**SUPPLIED INFORMATION**
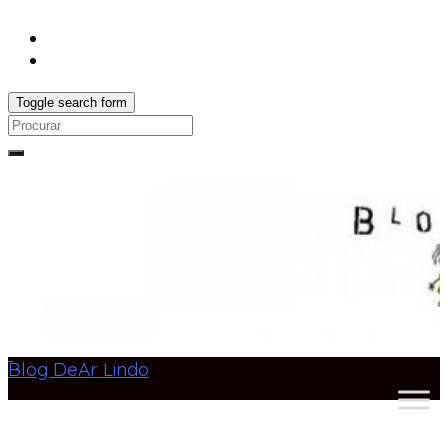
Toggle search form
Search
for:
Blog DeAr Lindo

--

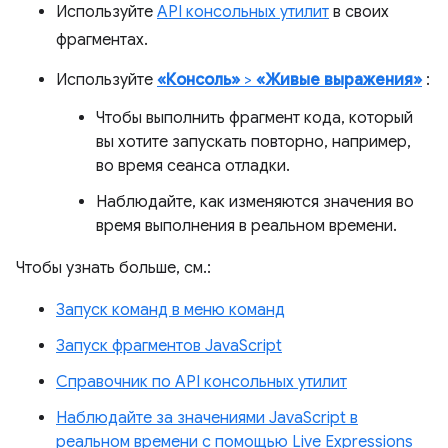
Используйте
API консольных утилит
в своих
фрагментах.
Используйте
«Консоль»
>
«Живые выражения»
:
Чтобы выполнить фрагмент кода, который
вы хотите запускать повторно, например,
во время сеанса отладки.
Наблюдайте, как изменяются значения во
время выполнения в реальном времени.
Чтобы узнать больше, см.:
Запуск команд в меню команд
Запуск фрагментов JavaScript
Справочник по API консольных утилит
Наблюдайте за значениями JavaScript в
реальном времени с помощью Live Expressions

**YOUR INSTRUCTIONS**
Look above for the line holding "вы хотите запускать" and the line holding "реальном времени с помощью Live Expressions". Retype both, and every line between them, word for word and nothing else.

**ANSWER TO THIS TASK**
вы хотите запускать повторно, например,
во время сеанса отладки.
Наблюдайте, как изменяются значения во
время выполнения в реальном времени.
Чтобы узнать больше, см.:
Запуск команд в меню команд
Запуск фрагментов JavaScript
Справочник по API консольных утилит
Наблюдайте за значениями JavaScript в
реальном времени с помощью Live Expressions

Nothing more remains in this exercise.